Green travel, economical transportation, community-oriented touring.  In order to explore the roads and highways of earth in romantic Kerouacian style all you have to do is stick out your thumb and let the fates (and good will of drivers) bring you a little closer to your destination, one ride at a time.  The Grapes of Wrath, Even Cowgirls Get the Blues, and the amazing trilogy in five parts: Hitchhiker’s Guide to the Galaxy – it’s more than cheap travel; to thumb your way along life’s bumpy roads is a philosophy, a religion to the risk-embracing wanderers of the world.  The possibilities are nearly endless.  Germany’s Stephan Schlei travelled over 600,000 miles by hitching rides around the globe (says earlier editions of the Guinness Book of World Records before they removed all hitchhiking records).

Last weekend I embarked in a race from Montpellier to Cassis in beautiful southern France.  There were 22 wanderlusters in mixed-gender pairs (as men hitching alone sometimes have trouble garnering a lift) vying for rides past Avignon, Arles, Aix-en-Provence and even tremendous Marseille.  We separated to the best spots to grab a car and began traversing the seemingly meagre distance of 200km.  Me and my travel mate, a spirited German student named Corrina, designed a our strategy around smiles and sign.  With my calligraphic detailing, Sharpie on corrugated cardboard, and her grinning, non-threatening petite stature, we penned the names of cities lying between A and B in hopes of being picked up by someone passing through with a few extra seats in their Peugeots and Renaults.

Getting a Ride

This will not be a “how to” guide, but rather a brief synopsis of techniques that I employ.  For more you can check out WikiTravel or any of a thousand sites for would be Chris McCandless.

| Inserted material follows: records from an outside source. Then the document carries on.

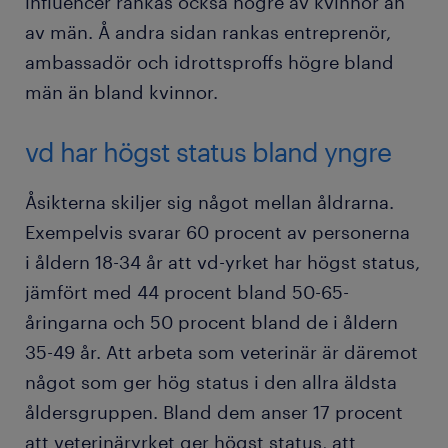
influencer rankas också högre av kvinnor än
av män. Å andra sidan rankas entreprenör,
ambassadör och idrottsproffs högre bland
män än bland kvinnor.
vd har högst status bland yngre
Åsikterna skiljer sig något mellan åldrarna.
Exempelvis svarar 60 procent av personerna
i åldern 18-34 år att vd-yrket har högst status,
jämfört med 44 procent bland 50-65-
åringarna och 50 procent bland de i åldern
35-49 år. Att arbeta som veterinär är däremot
något som ger hög status i den allra äldsta
åldersgruppen. Bland dem anser 17 procent
att veterinäryrket ger högst status, att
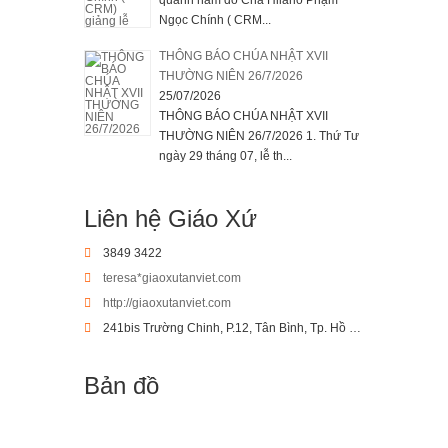
Ngọc Chính ( CRM...
THÔNG BÁO CHÚA NHẬT XVII
THƯỜNG NIÊN 26/7/2026
25/07/2026
THÔNG BÁO CHÚA NHẬT XVII
THƯỜNG NIÊN 26/7/2026 1. Thứ Tư
ngày 29 tháng 07, lễ th...
Liên hệ Giáo Xứ
3849 3422
teresa*giaoxutanviet.com
http://giaoxutanviet.com
241bis Trường Chinh, P.12, Tân Bình, Tp. Hồ Chí Minh
Bản đồ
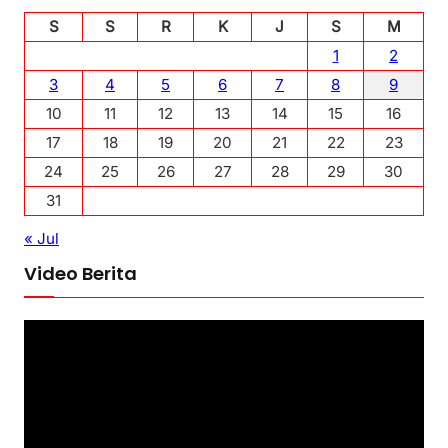
S
S
R
K
J
S
M
1
2
3
4
5
6
7
8
9
10
11
12
13
14
15
16
17
18
19
20
21
22
23
24
25
26
27
28
29
30
31
« Jul
Video Berita
P
e
m
u
t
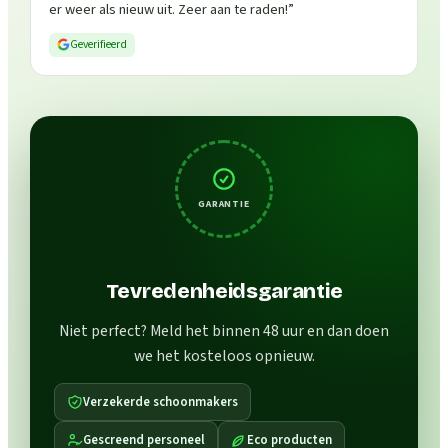
er weer als nieuw uit. Zeer aan te raden!
”
Geverifieerd
GARANTIE
Tevredenheidsgarantie
Niet perfect? Meld het binnen 48 uur en dan doen
we het kosteloos opnieuw.
Verzekerde schoonmakers
Gescreend personeel
Eco producten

Put yourself in a place where cars can stop.  Since France likes toll booths on their national highways, this is ideal.  Cars have to stop to pay their 1.10€ to cruise along the next stretch of (beautifully maintained) highway.

Don’t look menacing.  This may be tough for some.  Hitchhiking has inspired as much porn as it has horror flicks.  Ed Gein has ruined the glory of the thumb for most of us, having planted firmly the image of murderous killers into the minds of drivers of careening minivans and put-putting pick-up trucks.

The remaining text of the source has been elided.